Department of Chemical Engineering, Carnegie Mellon University, Pittsburgh, Pennsylvania 15213, USA.
Meta AI Research, Menlo Park, California 94025, USA.
J Chem Phys. 2022 May 14;156(18):184702. doi: 10.1063/5.0088019.
Recent advances in Graph Neural Networks (GNNs) have transformed the space of molecular and catalyst discovery. Despite the fact that the underlying physics across these domains remain the same, most prior work has focused on building domain-specific models either in small molecules or in materials. However, building large datasets across all domains is computationally expensive; therefore, the use of transfer learning (TL) to generalize to different domains is a promising but under-explored approach to this problem. To evaluate this hypothesis, we use a model that is pretrained on the Open Catalyst Dataset (OC20), and we study the model's behavior when fine-tuned for a set of different datasets and tasks. This includes MD17, the *CO adsorbate dataset, and OC20 across different tasks. Through extensive TL experiments, we demonstrate that the initial layers of GNNs learn a more basic representation that is consistent across domains, whereas the final layers learn more task-specific features. Moreover, these well-known strategies show significant improvement over the non-pretrained models for in-domain tasks with improvements of 53% and 17% for the *CO dataset and across the Open Catalyst Project (OCP) task, respectively. TL approaches result in up to 4× speedup in model training depending on the target data and task. However, these do not perform well for the MD17 dataset, resulting in worse performance than the non-pretrained model for few molecules. Based on these observations, we propose transfer learning using attentions across atomic systems with graph Neural Networks (TAAG), an attention-based approach that adapts to prioritize and transfer important features from the interaction layers of GNNs. The proposed method outperforms the best TL approach for out-of-domain datasets, such as MD17, and gives a mean improvement of 6% over a model trained from scratch.
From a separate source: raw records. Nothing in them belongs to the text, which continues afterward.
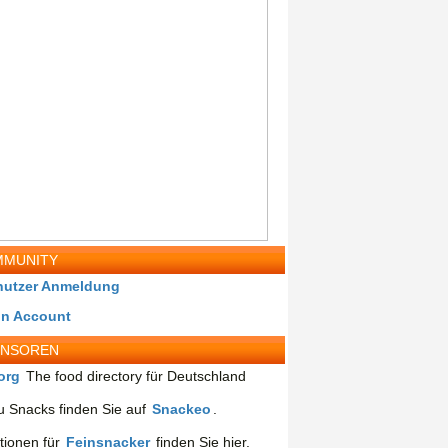
MUNITY
nutzer Anmeldung
in Account
ONSOREN
org
The food directory für Deutschland
 Snacks finden Sie auf
Snackeo
.
tionen für
Feinsnacker
finden Sie hier.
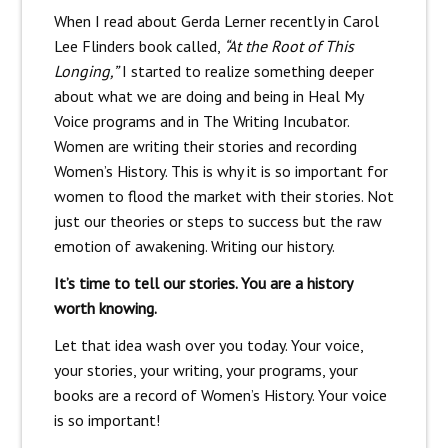
When I read about Gerda Lerner recently in Carol
Lee Flinders book called,
“At the Root of This
Longing,”
I started to realize something deeper
about what we are doing and being in Heal My
Voice programs and in The Writing Incubator.
Women are writing their stories and recording
Women’s History. This is why it is so important for
women to flood the market with their stories. Not
just our theories or steps to success but the raw
emotion of awakening. Writing our history.
It’s time to tell our stories. You are a history
worth knowing.
Let that idea wash over you today. Your voice,
your stories, your writing, your programs, your
books are a record of Women’s History. Your voice
is so important!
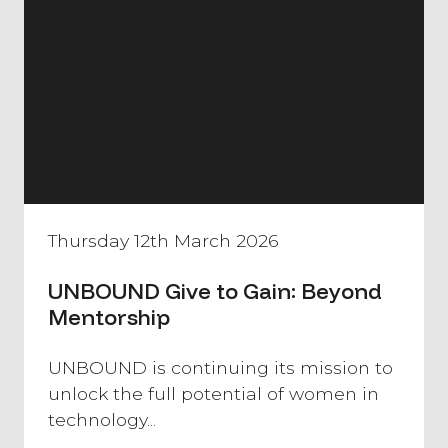
Thursday 12th March 2026
UNBOUND Give to Gain: Beyond
Mentorship
​UNBOUND is continuing its mission to
unlock the full potential of women in
technology...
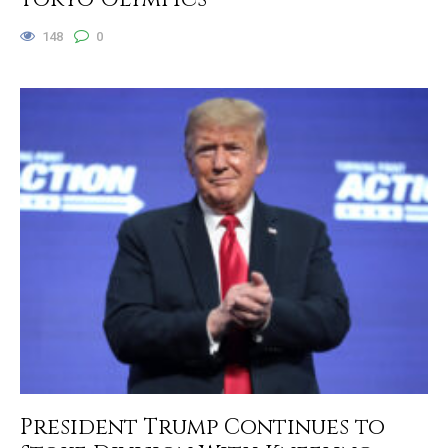
148
0
President Trump Continues to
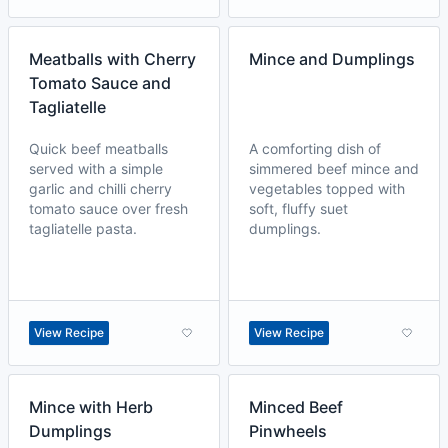
Meatballs with Cherry
Mince and Dumplings
Tomato Sauce and
Tagliatelle
Quick beef meatballs
A comforting dish of
served with a simple
simmered beef mince and
garlic and chilli cherry
vegetables topped with
tomato sauce over fresh
soft, fluffy suet
tagliatelle pasta.
dumplings.
View Recipe
View Recipe
Mince with Herb
Minced Beef
Dumplings
Pinwheels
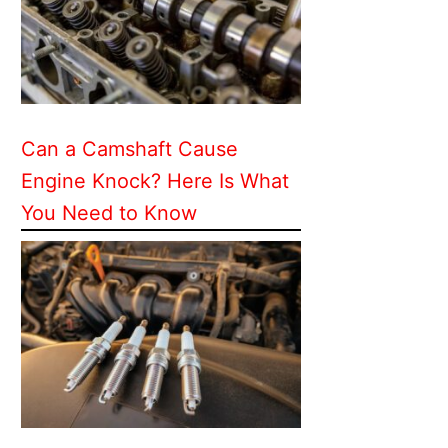
Can a Camshaft Cause
Engine Knock? Here Is What
You Need to Know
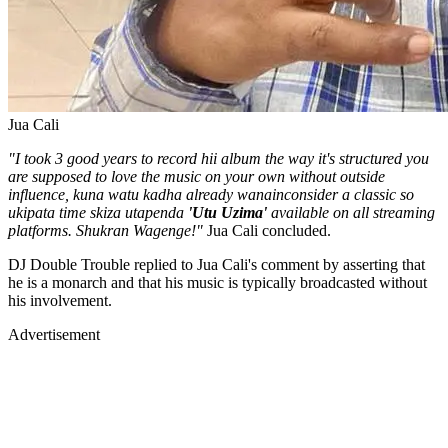
Jua Cali
"I took 3 good years to record hii album the way it's structured you
are supposed to love the music on your own without outside
influence, kuna watu kadha already wanainconsider a classic so
ukipata time skiza utapenda
'Utu Uzima'
available on all streaming
platforms. Shukran Wagenge!"
Jua Cali concluded.
DJ Double Trouble replied to Jua Cali's comment by asserting that
he is a monarch and that his music is typically broadcasted without
his involvement.
Advertisement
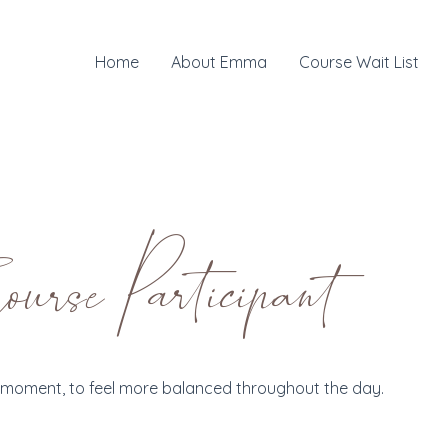
Home
About Emma
Course Wait List
rse Participant
he moment, to feel more balanced throughout the day.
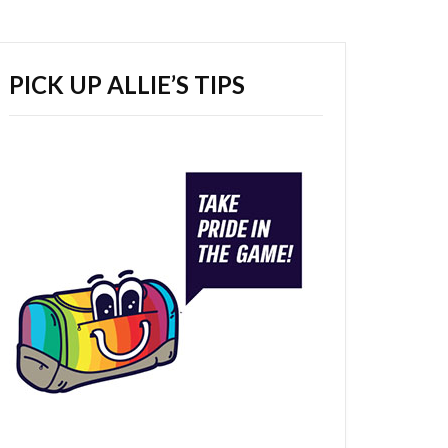
PICK UP ALLIE’S TIPS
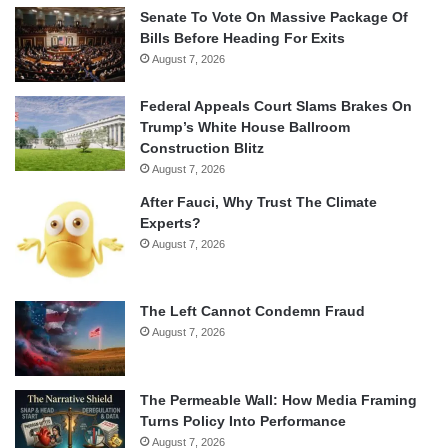
Senate To Vote On Massive Package Of
Bills Before Heading For Exits
August 7, 2026
Federal Appeals Court Slams Brakes On
Trump’s White House Ballroom
Construction Blitz
August 7, 2026
After Fauci, Why Trust The Climate
Experts?
August 7, 2026
The Left Cannot Condemn Fraud
August 7, 2026
The Permeable Wall: How Media Framing
Turns Policy Into Performance
August 7, 2026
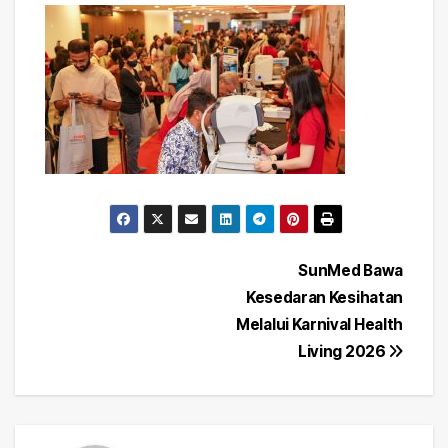
Post
SunMed Bawa
Kesedaran Kesihatan
navigation
Melalui Karnival Health
Living 2026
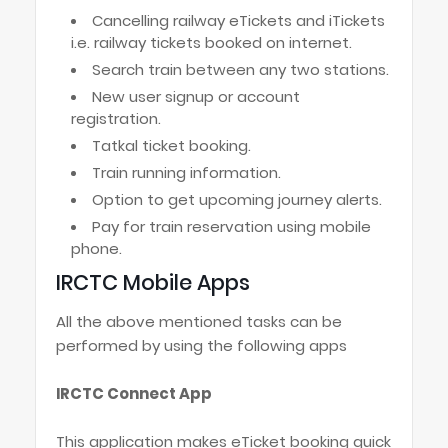
Cancelling railway eTickets and iTickets
i.e. railway tickets booked on internet.
Search train between any two stations.
New user signup or account
registration.
Tatkal ticket booking.
Train running information.
Option to get upcoming journey alerts.
Pay for train reservation using mobile
phone.
IRCTC Mobile Apps
All the above mentioned tasks can be
performed by using the following apps
IRCTC Connect App
This application makes eTicket booking quick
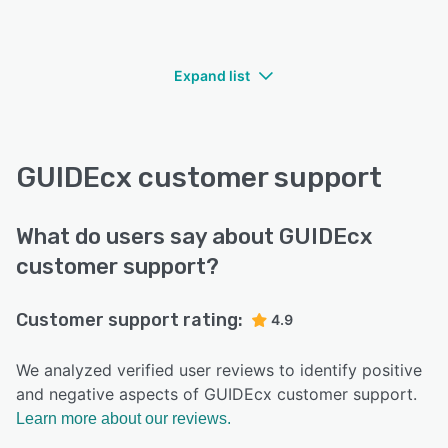
Expand list
GUIDEcx customer support
What do users say about GUIDEcx
customer support?
Customer support rating:
4.9
We analyzed verified user reviews to identify positive
and negative aspects of GUIDEcx customer support.
Learn more about our reviews.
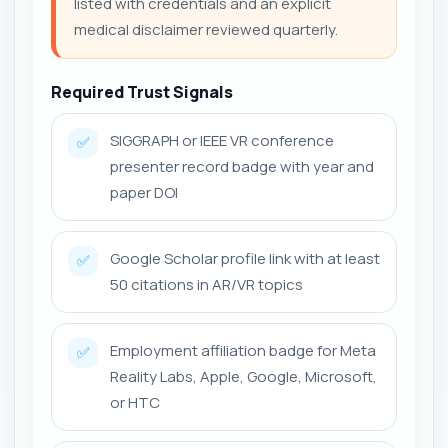
listed with credentials and an explicit
medical disclaimer reviewed quarterly.
Required Trust Signals
SIGGRAPH or IEEE VR conference
✅
presenter record badge with year and
paper DOI
Google Scholar profile link with at least
✅
50 citations in AR/VR topics
Employment affiliation badge for Meta
✅
Reality Labs, Apple, Google, Microsoft,
or HTC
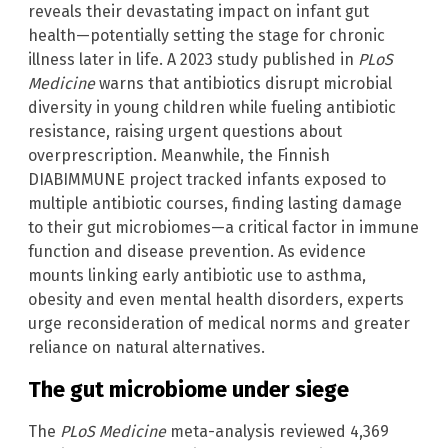
reveals their devastating impact on infant gut
health—potentially setting the stage for chronic
illness later in life. A 2023 study published in
PLoS
Medicine
warns that antibiotics disrupt microbial
diversity in young children while fueling antibiotic
resistance, raising urgent questions about
overprescription. Meanwhile, the Finnish
DIABIMMUNE project tracked infants exposed to
multiple antibiotic courses, finding lasting damage
to their gut microbiomes—a critical factor in immune
function and disease prevention. As evidence
mounts linking early antibiotic use to asthma,
obesity and even mental health disorders, experts
urge reconsideration of medical norms and greater
reliance on natural alternatives.
The gut microbiome under siege
The
PLoS Medicine
meta-analysis reviewed 4,369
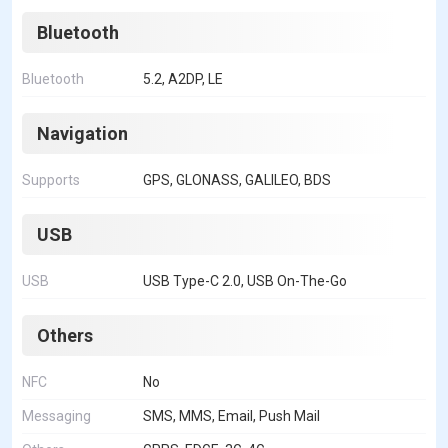
Bluetooth
Bluetooth
5.2, A2DP, LE
Navigation
Supports
GPS, GLONASS, GALILEO, BDS
USB
USB
USB Type-C 2.0, USB On-The-Go
Others
NFC
No
Messaging
SMS, MMS, Email, Push Mail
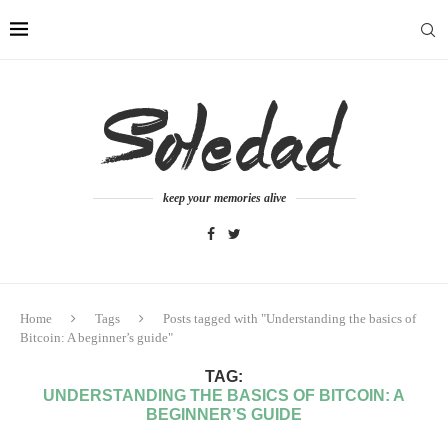
keep your memories alive
Home
Tags
Posts tagged with "Understanding the basics of
Bitcoin: A beginner’s guide"
TAG:
UNDERSTANDING THE BASICS OF BITCOIN: A
BEGINNER’S GUIDE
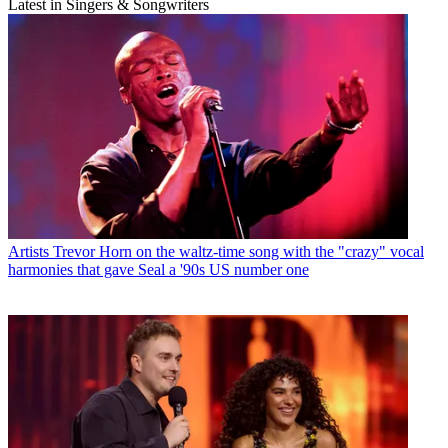
Latest in Singers & Songwriters
Artists
Trevor Horn on the waltz-time song with the "crazy" vocal
harmonies that gave Seal a '90s US number one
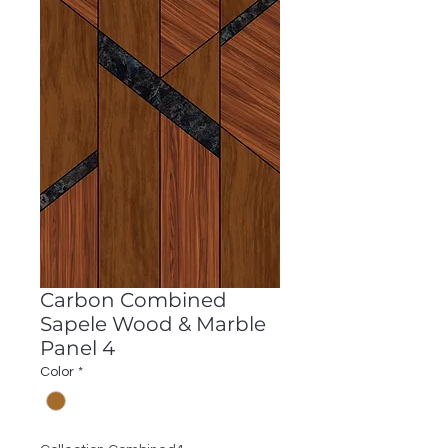
Carbon Combined
Sapele Wood & Marble
Panel 4
Color
*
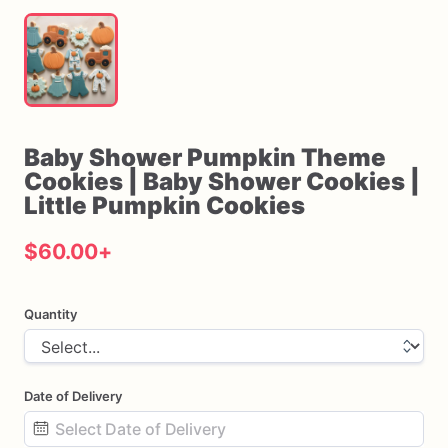
Baby
Shower
Pumpkin
Theme
Cookies
|
Baby
Shower
Cookies
|
Little
Pumpkin
Cookies
$60.00
+
Quantity
Date of Delivery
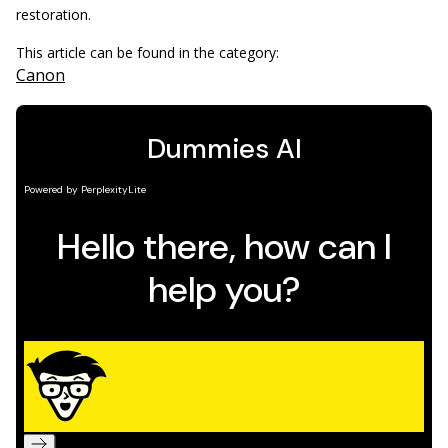
restoration.
This article can be found in the category:
Canon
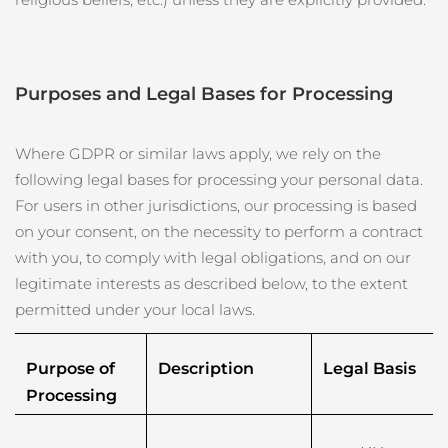
斯洛伐克
預計送達日期
8/9/26
斯洛維尼亞
預計送達日期
8/9/26
Purposes and Legal Bases for Processing
南非
預計送達日期
8/17/26
Where GDPR or similar laws apply, we rely on the
南韓
預計送達日期
8/11/26
following legal bases for processing your personal data.
For users in other jurisdictions, our processing is based
西班牙
預計送達日期
8/9/26
on your consent, on the necessity to perform a contract
瑞典
預計送達日期
8/9/26
with you, to comply with legal obligations, and on our
legitimate interests as described below, to the extent
瑞士
預計送達日期
8/9/26
permitted under your local laws.
台灣
預計送達日期
8/14/26
Purpose of 
Description
Legal Basis
Processing
泰國
預計送達日期
8/13/26
土耳其
預計送達日期
8/10/26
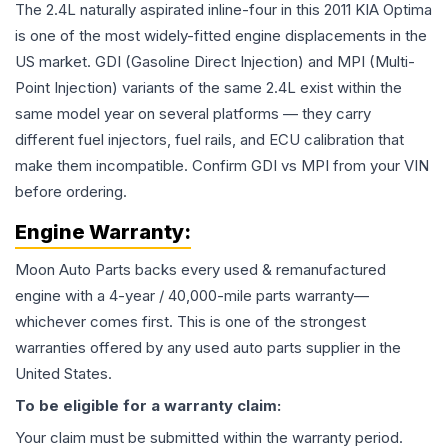
The 2.4L naturally aspirated inline-four in this 2011 KIA Optima
is one of the most widely-fitted engine displacements in the
US market. GDI (Gasoline Direct Injection) and MPI (Multi-
Point Injection) variants of the same 2.4L exist within the
same model year on several platforms — they carry
different fuel injectors, fuel rails, and ECU calibration that
make them incompatible. Confirm GDI vs MPI from your VIN
before ordering.
Engine
Warranty:
Moon Auto Parts backs every used & remanufactured
engine
with a 4-year / 40,000-mile parts warranty—
whichever comes first. This is one of the strongest
warranties offered by any used auto parts supplier in the
United States.
To be eligible for a warranty claim:
Your claim must be submitted within the warranty period.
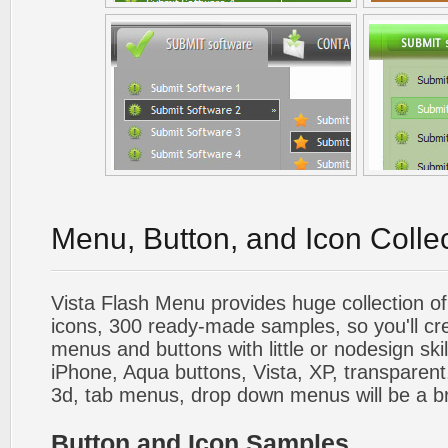
Menu, Button, and Icon Colle
Vista Flash Menu provides huge collection o
icons, 300 ready-made samples, so you'll cre
menus and buttons with little or nodesign skil
iPhone, Aqua buttons, Vista, XP, transparent,
3d, tab menus, drop down menus will be a b
Button and Icon Samples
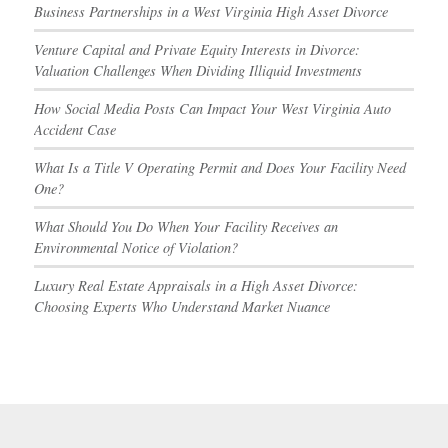
Business Partnerships in a West Virginia High Asset Divorce
Venture Capital and Private Equity Interests in Divorce:
Valuation Challenges When Dividing Illiquid Investments
How Social Media Posts Can Impact Your West Virginia Auto
Accident Case
What Is a Title V Operating Permit and Does Your Facility Need
One?
What Should You Do When Your Facility Receives an
Environmental Notice of Violation?
Luxury Real Estate Appraisals in a High Asset Divorce:
Choosing Experts Who Understand Market Nuance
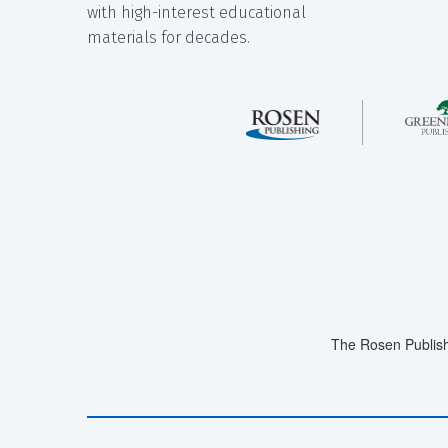
with high-interest educational
materials for decades.
The Rosen Publish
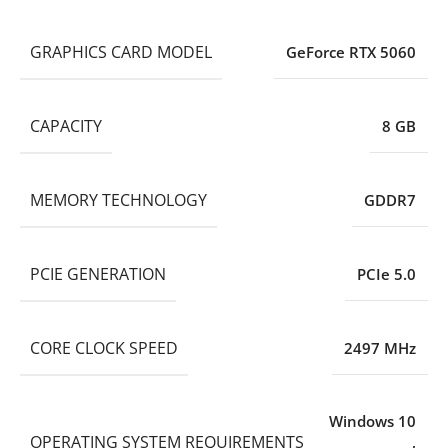
GRAPHICS CARD MODEL
GeForce RTX 5060
CAPACITY
8 GB
MEMORY TECHNOLOGY
GDDR7
PCIE GENERATION
PCIe 5.0
CORE CLOCK SPEED
2497 MHz
Windows 10
OPERATING SYSTEM REQUIREMENTS
,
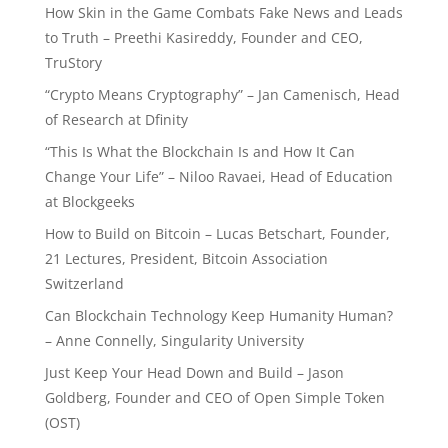
How Skin in the Game Combats Fake News and Leads
to Truth – Preethi Kasireddy, Founder and CEO,
TruStory
“Crypto Means Cryptography” – Jan Camenisch, Head
of Research at Dfinity
“This Is What the Blockchain Is and How It Can
Change Your Life” – Niloo Ravaei, Head of Education
at Blockgeeks
How to Build on Bitcoin – Lucas Betschart, Founder,
21 Lectures, President, Bitcoin Association
Switzerland
Can Blockchain Technology Keep Humanity Human?
– Anne Connelly, Singularity University
Just Keep Your Head Down and Build – Jason
Goldberg, Founder and CEO of Open Simple Token
(OST)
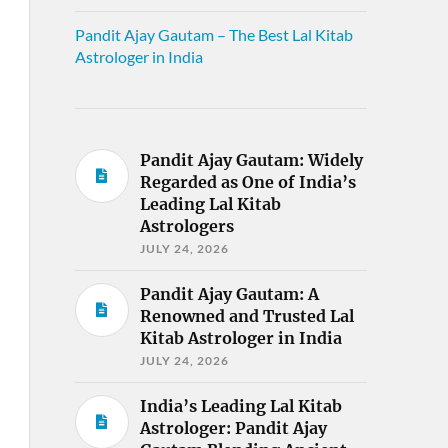
Pandit Ajay Gautam – The Best Lal Kitab
Astrologer in India
Pandit Ajay Gautam: Widely
Regarded as One of India’s
Leading Lal Kitab
Astrologers
JULY 24, 2026
Pandit Ajay Gautam: A
Renowned and Trusted Lal
Kitab Astrologer in India
JULY 24, 2026
India’s Leading Lal Kitab
Astrologer: Pandit Ajay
最近图神经网络 (GNN) 的进展改变了分子和催化剂发现的领域。尽管这些领域的基础物理仍然相同,但大多数之前的工作都集中在小分子或材料领域构建特定于领域的模型上。然而,在所有领域构建大型数据集在计算上是昂贵的;因此,使用迁移学习 (TL) 将模型推广到不同的领域是解决这个问题的一种很有前途但尚未充分探索的方法。为了评估这个假设,我们使用在 Open Catalyst Dataset (OC20) 上预训练的模型,并研究了在一组不同的数据集和任务上进行微调时模型的行为。这包括 MD17、*CO 吸附物数据集和 OC20 的不同任务。通过广泛的 TL 实验,我们证明 GNN 的初始层学习了一种更基本的表示,这种表示在不同的领域是一致的,而最后一层学习了更多的任务特定特征。此外,这些广为人知的策略在域内任务上取得了显著的改进,与非预训练模型相比,*CO 数据集的改进分别为 53%和 17%,在 Open Catalyst Project (OCP) 任务上的改进分别为 53%和 17%。TL 方法在模型训练中最多可以实现 4 倍的速度提升,具体取决于目标数据和任务。然而,对于 MD17 数据集,这些方法的效果并不理想,对于少数分子,其性能甚至比非预训练模型还要差。基于这些观察,我们提出了使用注意力在原子系统之间进行图神经网络的迁移学习 (TAAG),这是一种基于注意力的方法,它可以适应从 GNN 的交互层中优先和转移重要特征。所提出的方法在 MD17 等域外数据集上优于最佳 TL 方法,并比从头开始训练的模型提高了 6%的平均水平。